Désormais, il est clair que ces deux lois sont fausses. Mais cela n’était pas une évidence à l’époque. Cependant le plus intéressant, c’est que Archimède ne s’est pas seulement contenté de démontrer de manière éclatante l’erreur d’Aristote mais il a aussi utilisé l’argument d’Aristote lui-même pour le mettre en défaut. En effet Aristote affirme que « si la force pouvait se diviser au-delà d’une certaine limite, il arriverait qu’un seul homme continuât à mouvoir un vaisseau déplacé habituellement par une équipe de plusieurs haleurs ». Et cette éventualité est totalement exclue par Aristote. Or c’est justement cette expérience de pensée que va réaliser « l’immortel » Archimède et ce, en présence du roi Hiéron II, dans le port de Syracuse. D’après Plutarque, Archimède utilise pour effectuer cette manœuvre un appareil nommé polyspaston.

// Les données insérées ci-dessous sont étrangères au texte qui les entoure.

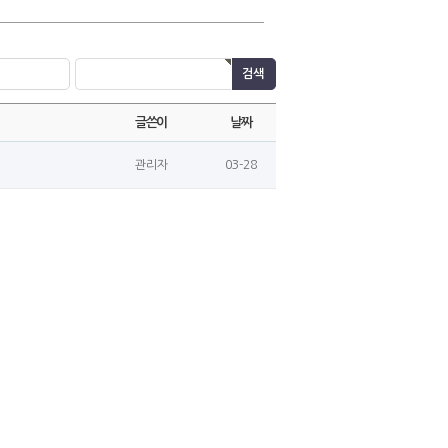
글쓴이
날짜
관리자
03-28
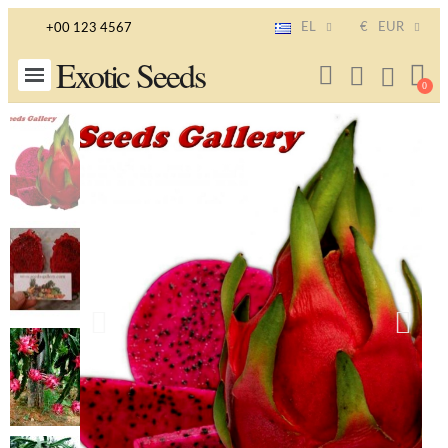
EL
€
EUR
+00 123 4567
Exotic Seeds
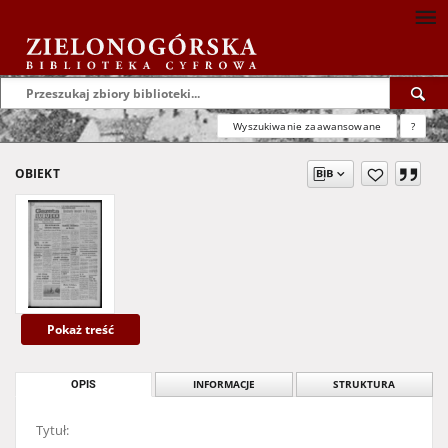
Wyszukiwanie zaawansowane
?
OBIEKT
Pokaż treść
OPIS
INFORMACJE
STRUKTURA
Tytuł:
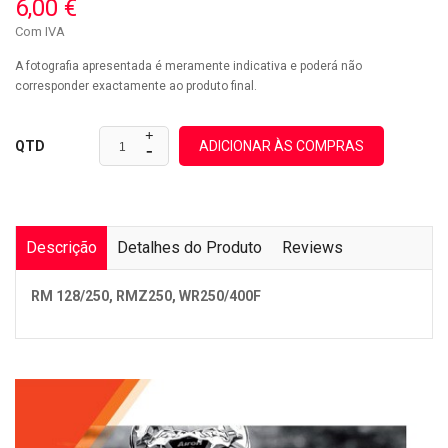
6,00 €
Com IVA
A fotografia apresentada é meramente indicativa e poderá não
corresponder exactamente ao produto final.
ADICIONAR ÀS COMPRAS
QTD
Descrição
Detalhes do Produto
Reviews
RM 128/250, RMZ250, WR250/400F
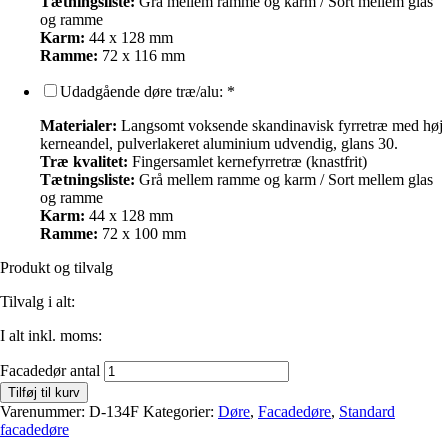
Tætningsliste:
Grå mellem ramme og karm / Sort mellem glas
og ramme
Karm:
44 x 128 mm
Ramme:
72 x 116 mm
Udadgående døre træ/alu:
*
Materialer:
Langsomt voksende skandinavisk fyrretræ med høj
kerneandel, pulverlakeret aluminium udvendig, glans 30.
Træ kvalitet:
Fingersamlet kernefyrretræ (knastfrit)
Tætningsliste:
Grå mellem ramme og karm / Sort mellem glas
og ramme
Karm:
44 x 128 mm
Ramme:
72 x 100 mm
Produkt og tilvalg
Tilvalg i alt:
I alt inkl. moms:
Facadedør antal
Tilføj til kurv
Varenummer:
D-134F
Kategorier:
Døre
,
Facadedøre
,
Standard
facadedøre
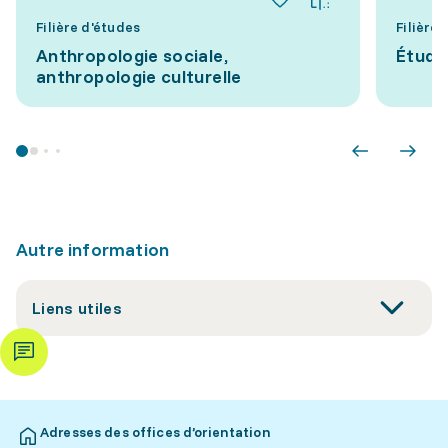
Filière d'études
Filière
Anthropologie sociale,
Étude
anthropologie culturelle
Autre information
Liens utiles
Adresses des offices d’orientation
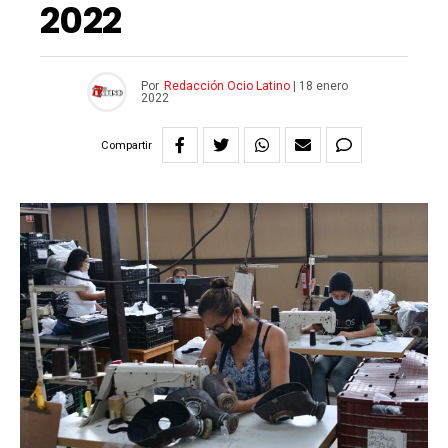
2022
Por
Redacción Ocio Latino
|
18 enero
2022
Compartir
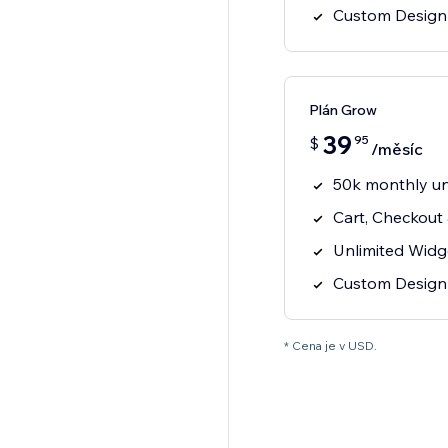
Custom Design
Plán Grow
39
95
$
/měsíc
50k monthly uni
Cart, Checkout
Unlimited Widg
Custom Design
* Cena je v USD.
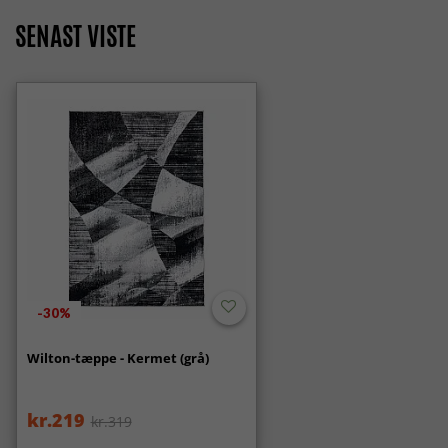
SENAST VISTE
-30%
Wilton-tæppe - Kermet (grå)
kr.219
kr.319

D’après Proclus, nous savons que le navire était un trois-mâts destiné par Hiéron II au roi Ptolémée d’Égypte.

Ainsi Archimède réalise de manière tout à fait concrète un modèle mental de l’expérience fictive d’Aristote et parvient à démontrer avec brio l’erreur de ce dernier. Il met en place, au sens d’Albert Einstein, une expérience de pensée qui avec l’introduction de la poulie multiple, permet de diviser à volonté la force nécessaire pour effectuer le déplacement d’un solide. Il réduit ainsi à l’absurde une théorie physique qui n’était en réalité basée sur aucune expérience effective mais au contraire sur un système intuitif transformé en dogme par l’autorité de son concepteur.

L’approche d’Archimède pour contrer la doctrine d’Aristote n’est pas seulement révélatrice de son style mais aussi de sa mentalité. Il n’hésite pas à braver les interdits consensuels pour expérimenter de manière efficace et réaliser l’impensable. Il est capable de produire l’impossible car il ne se fie qu’à la nature et à son intelligence critique et créative.